═══ Given records

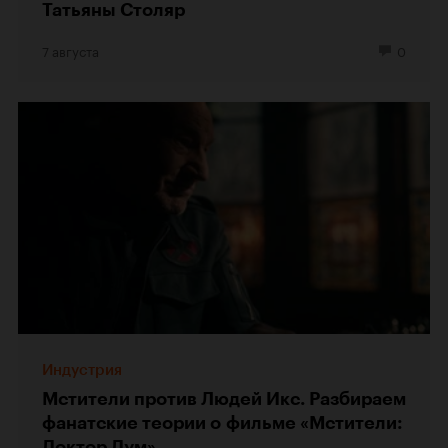
Татьяны Столяр
7 августа
0
Индустрия
Мстители против Людей Икс. Разбираем
фанатские теории о фильме «Мстители:
Доктор Дум»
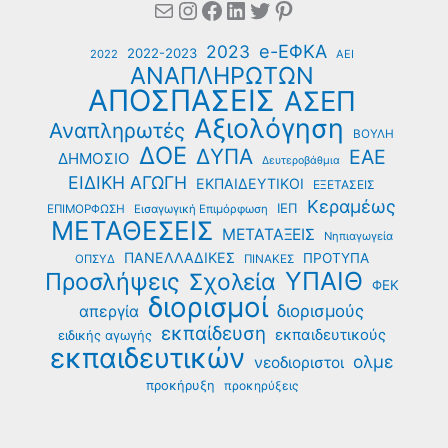
Mail
Instagram
Facebook
Linkedin
Twitter
Pinterest
e-ΕΦΚΑ
2023
2022-2023
2022
ΑΕΙ
ΑΝΑΠΛΗΡΩΤΩΝ
ΑΠΟΣΠΑΣΕΙΣ
ΑΣΕΠ
Αξιολόγηση
Αναπληρωτές
ΒΟΥΛΗ
ΔΟΕ
ΔΥΠΑ
ΕΑΕ
ΔΗΜΟΣΙΟ
Δευτεροβάθμια
ΕΙΔΙΚΗ ΑΓΩΓΗ
ΕΚΠΑΙΔΕΥΤΙΚΟΙ
ΕΞΕΤΑΣΕΙΣ
Κεραμέως
ΙΕΠ
ΕΠΙΜΟΡΦΩΣΗ
Εισαγωγική Επιμόρφωση
ΜΕΤΑΘΕΣΕΙΣ
ΜΕΤΑΤΑΞΕΙΣ
Νηπιαγωγεία
ΠΑΝΕΛΛΑΔΙΚΕΣ
ΠΡΟΤΥΠΑ
ΟΠΣΥΔ
ΠΙΝΑΚΕΣ
ΥΠΑΙΘ
Προσλήψεις
Σχολεία
ΦΕΚ
διορισμοί
διορισμούς
απεργία
εκπαίδευση
εκπαιδευτικούς
ειδικής αγωγής
εκπαιδευτικών
ολμε
νεοδιοριστοι
προκήρυξη
προκηρύξεις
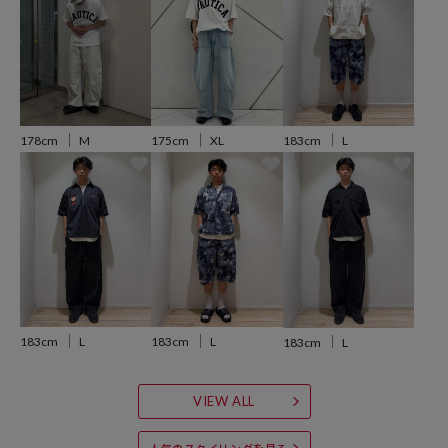
がおすすめ。今っぽく着るならワイドスラックスやナイロンパンツと
合わせてストリート寄りに振るのも◎。ショーツと合わせて夏らしく
軽快に着こなすのも相性抜群です。肌寒い季節はシャツやライトアウ
ターのインナーとしてロゴを覗かせるレイヤードもおすすめで、シー
ズンを通して着回せる一枚です。
183cm
L
178cm
M
175cm
XL
※掲載画像の商品の色味は、屋外や屋内の光の照射や角度により実物
と色味が異なる場合がございます。また表示のサイズ感と実物は若干
異なる場合もございますので、予めご了承ください。
※着用、お取り扱いの際は、商品についている品質表示とアテンショ
ンタグを必ずご確認下さい。
183cm
L
183cm
L
183cm
L
参考価格
7,997
円（2026年3月9日時点）
VIEW ALL
※「参考価格」とは、Daytona Parkにおける対象商品の通常販売（先
行予約・先行割引は含まれません）開始時点の価格です。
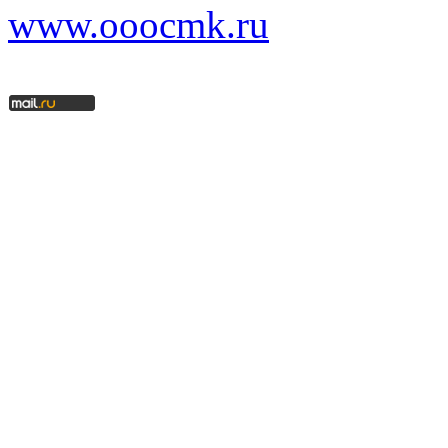
www.ooocmk.ru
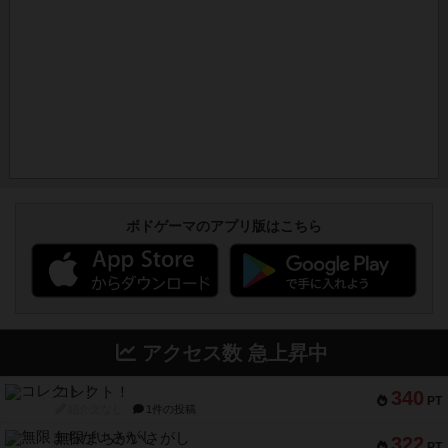
ボドゲーマのアプリ版はこちら
アクセス数 急上昇中
コレクト！
340
PT
紹介文なし
1件の投稿
無限まちがいさがし
322
PT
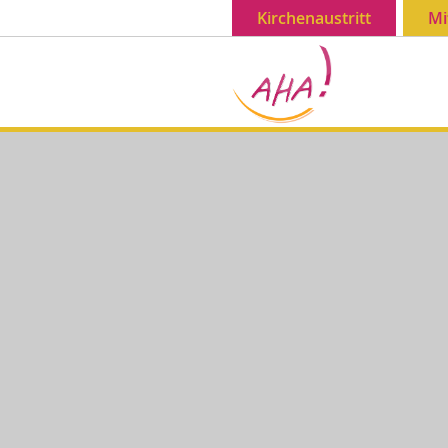
Kirchenaustritt
Mi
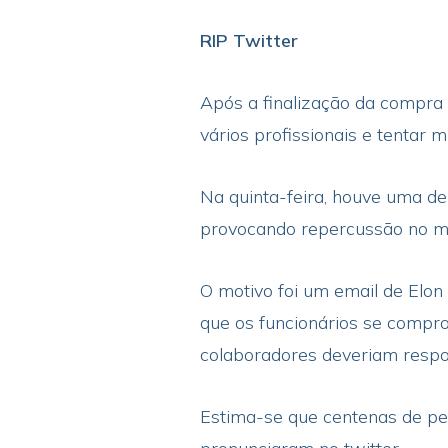
RIP Twitter
Após a finalização da compra 
vários profissionais e tentar 
Na quinta-feira, houve uma de
provocando repercussão no m
O motivo foi um email de Elon
que os funcionários se compro
colaboradores deveriam respon
Estima-se que centenas de pe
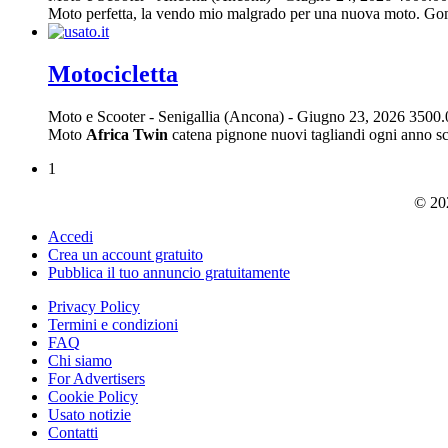
Moto perfetta, la vendo mio malgrado per una nuova moto. Gom
Motocicletta
Moto e Scooter
-
Senigallia (Ancona)
-
Giugno 23, 2026
3500.
Moto
Africa
Twin
catena pignone nuovi tagliandi ogni anno sc
1
© 202
Accedi
Crea un account gratuito
Pubblica il tuo annuncio gratuitamente
Privacy Policy
Termini e condizioni
FAQ
Chi siamo
For Advertisers
Cookie Policy
Usato notizie
Contatti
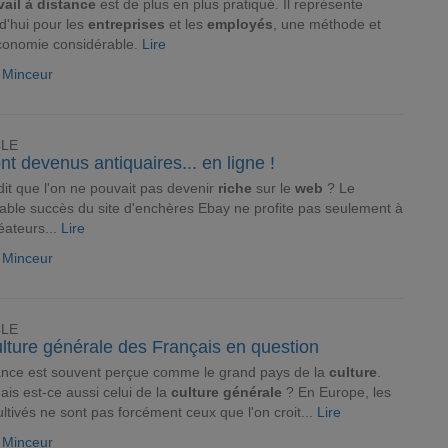
vail à distance
est de plus en plus pratiqué. Il représente
d'hui pour les
entreprises
et les
employés
, une méthode et
conomie considérable.
Lire
e Minceur
CLE
ont devenus antiquaires... en ligne !
dit que l'on ne pouvait pas devenir
riche
sur le
web
? Le
able succès du site d'enchères Ebay ne profite pas seulement à
éateurs...
Lire
e Minceur
CLE
lture générale des Français en question
ance est souvent perçue comme le grand pays de la
culture
.
ais est-ce aussi celui de la
culture générale
? En Europe, les
ultivés ne sont pas forcément ceux que l'on croit...
Lire
e Minceur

══════

▸ **Exercise goal**
How many lines of the entries hold the word "Мстители"? Respond with the number alone.

▸ **Exercise response**
2